By idolizing those whom we honor we do a disservice both to them and to ourselves…we fail to recognize that we could go and do likewise.
—Charles V. Willie
Prefaces are often like bad first dates: too much talk, too soon. Books, like future significant others, should know how much to say and when. Chapter 1 gets the first slot for a reason: if I've done my job, you can start with its first sentence and continue until you hit the back cover. That said, I offer you the choice of skipping the rest of the preface and digging in, or skimming around. It's the only way to know if we're right for each other. I hope we are, but if you don't like what you find, it's me, not you.
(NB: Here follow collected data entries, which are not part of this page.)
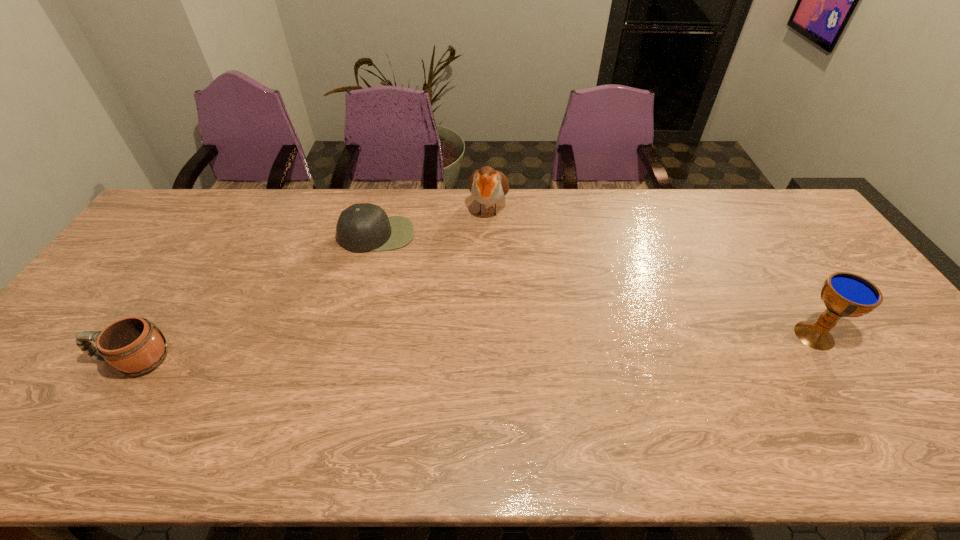 I want to click on free space on the desktop that is between the leftmost object and the chalice and is positioned at the face of the third object from left to right, so click(x=459, y=348).

You are a GUI agent. You are given a task and a screenshot of the screen. Output one action in this format:
    pyautogui.click(x=<x>, y=<y>)
    Task: Click on the vacant space on the desktop that is between the leftmost object and the chalice and is positioned on the brim of the cap
    This screenshot has height=540, width=960.
    Given the screenshot: What is the action you would take?
    pyautogui.click(x=384, y=351)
The goal is to use myths about innovation to understand how innovations happen. Each chapter discusses one myth, explores why it's popular, and then uses the history of innovations—recent and ancient—to explain the truth. Although debunking and demystifying does take place, the intent is to clarify how innovation happens so that you'll better understand the world around you and can avoid mistakes should you attempt innovation yourself. My job as author is to:
Identify myths about innovation.
Explain why they're popular.
Explore and teach from the truth.
The book takes on business, scientific, and technological innovation all at once, striking at the roots of the innovation tree more than the branches. Even if you are aware of many of the myths, you won't be bored by their dissection; the related truths are often more interesting than the myths themselves.